Saved data entries
[Start of Attachment]

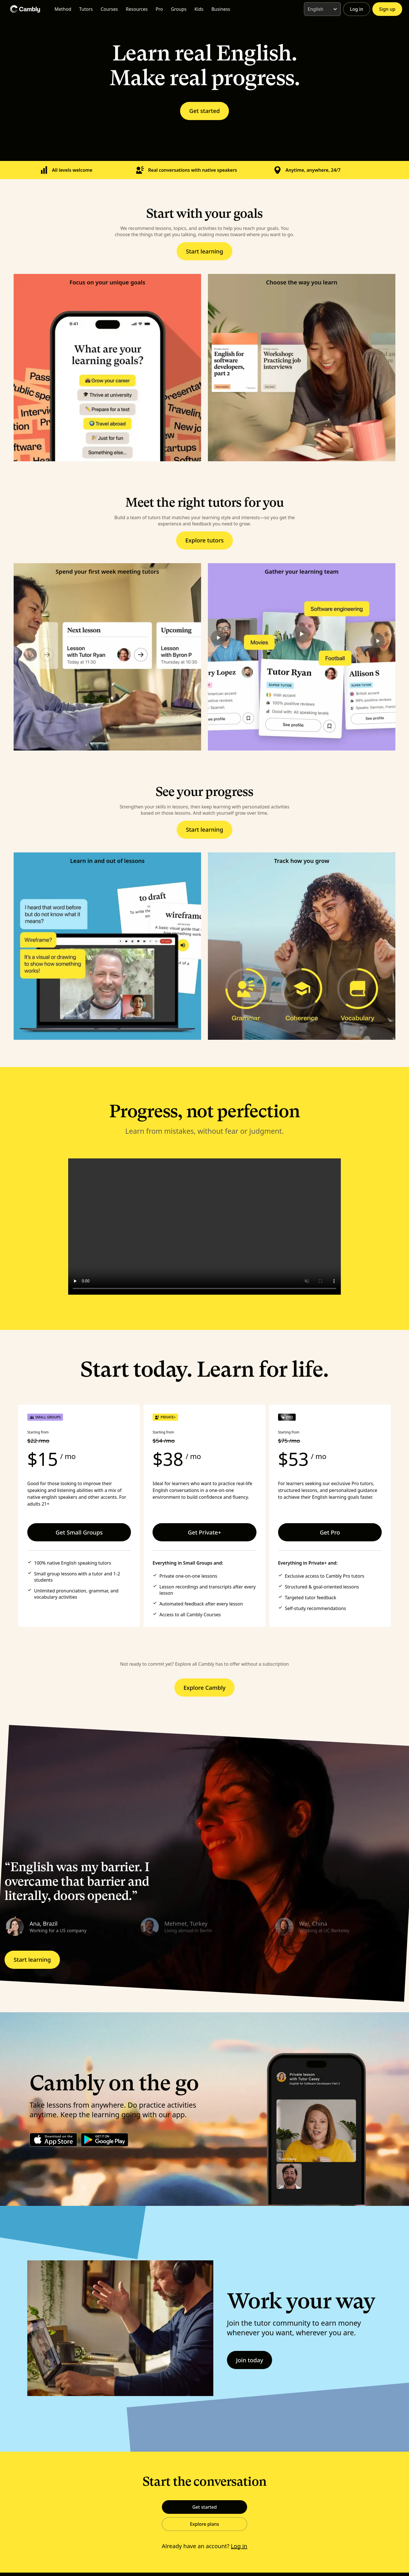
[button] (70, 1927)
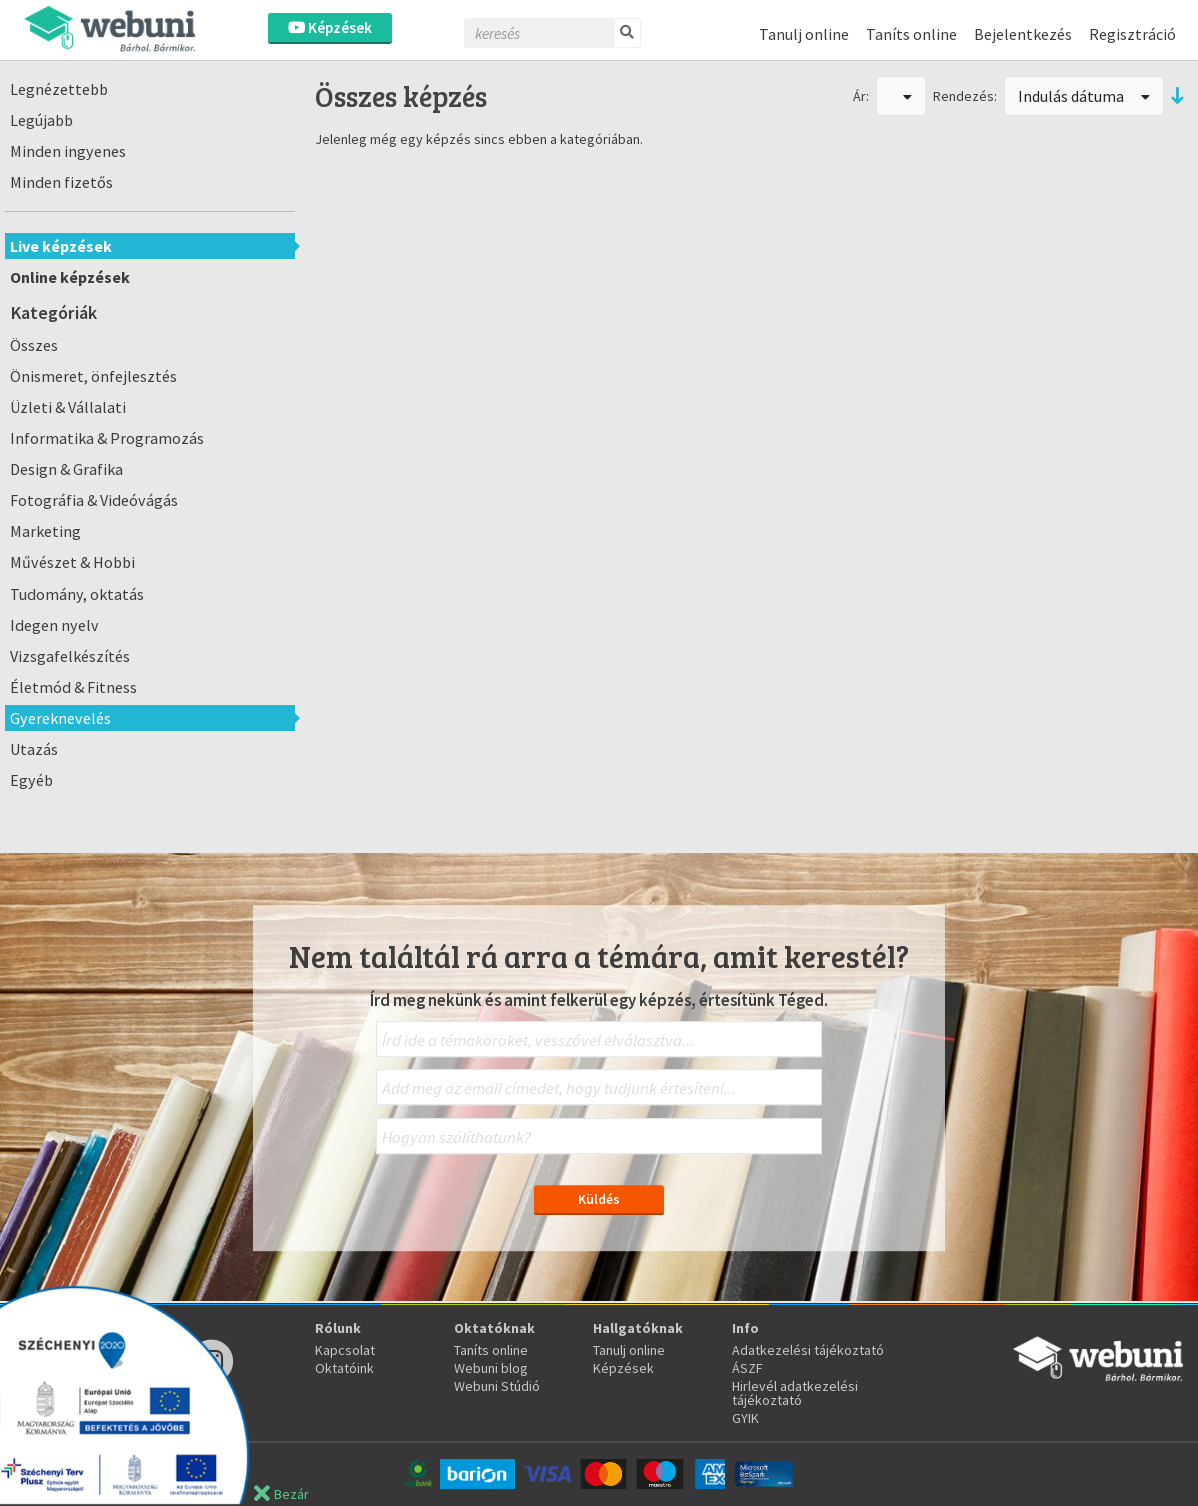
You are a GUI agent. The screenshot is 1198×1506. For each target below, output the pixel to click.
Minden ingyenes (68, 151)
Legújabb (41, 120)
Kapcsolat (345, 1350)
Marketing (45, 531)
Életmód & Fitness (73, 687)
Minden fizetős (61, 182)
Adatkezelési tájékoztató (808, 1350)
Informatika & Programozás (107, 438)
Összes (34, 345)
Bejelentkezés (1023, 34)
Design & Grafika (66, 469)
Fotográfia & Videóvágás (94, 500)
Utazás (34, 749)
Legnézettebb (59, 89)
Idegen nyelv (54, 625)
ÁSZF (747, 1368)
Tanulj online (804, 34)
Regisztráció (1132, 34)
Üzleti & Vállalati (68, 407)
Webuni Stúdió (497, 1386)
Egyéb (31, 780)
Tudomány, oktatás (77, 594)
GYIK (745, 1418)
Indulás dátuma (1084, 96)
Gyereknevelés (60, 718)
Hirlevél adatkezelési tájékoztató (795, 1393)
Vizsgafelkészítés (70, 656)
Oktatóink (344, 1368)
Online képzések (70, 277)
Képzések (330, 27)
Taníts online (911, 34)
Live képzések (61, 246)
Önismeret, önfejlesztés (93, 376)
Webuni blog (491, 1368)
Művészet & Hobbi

[End of Attachment]

**What is needed:** Word for word, restate the lines of the data above that fall between the line holding "Webuni Stúdió (497, 1386)" and the line holding "Önismeret, önfejlesztés (93, 376)", inclusive, and no other lines.

**Response for this exercise:**
Webuni Stúdió (497, 1386)
Egyéb (31, 780)
Tudomány, oktatás (77, 594)
GYIK (745, 1418)
Indulás dátuma (1084, 96)
Gyereknevelés (60, 718)
Hirlevél adatkezelési tájékoztató (795, 1393)
Vizsgafelkészítés (70, 656)
Oktatóink (344, 1368)
Online képzések (70, 277)
Képzések (330, 27)
Taníts online (911, 34)
Live képzések (61, 246)
Önismeret, önfejlesztés (93, 376)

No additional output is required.